Compatible Match - Are You Getting the Cold Shoulder?
Youre in a relationship with someone who is a compatible match to you; however, lately youve been feeling that youve been getting the cold shoulder from your partner. Is there a way for you and your partner to work through this trying time?
One goal that you should focus on is that you need to have open lines of communication with your partner. Try the direct approach first and ask your partner why he or she is giving you the cold shoulder. Of course, this may not be so easy, especially since your partner is not necessarily speaking to you at the moment. So how do you break through the ice that has formed over your partners heart and get to the root of the problem and work towards a solution.

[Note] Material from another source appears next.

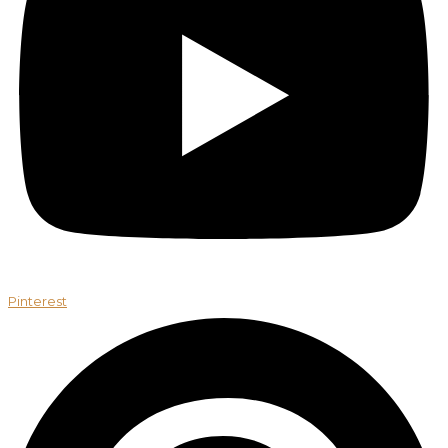
Pinterest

It may take some time to get through to your partner, so you should give him or her the necessary space and not pressure a response right away. However, dont wait too long to bridge the communication gap because you dont want to allow conflict to take route and destroy your compatible match. If you dont discuss things in a genuinely honest way, you will forfeit your chance at happiness.
If you had to give your partner more time before bridging the communication gap, then decide what is the best way to speak to your partner. Is your partner the type of person that has a need to resolve conflicts quickly work through the issues by instantly trying to discuss the problems? Or is your partner more subdued when it comes to dealing with conflicts and he or she wants to avoid any communication on the issue? Is your partner somewhere in between when it comes to conflict resolution? Its so important to ascertain how your partner deals with conflict resolution so that you can deal with the situation in the way he or she can understand and hopefully, stop giving you the cold shoulder. Even though you both are a compatible match, its so highly important to still trying to understand your partner and how he or she operates as a partner.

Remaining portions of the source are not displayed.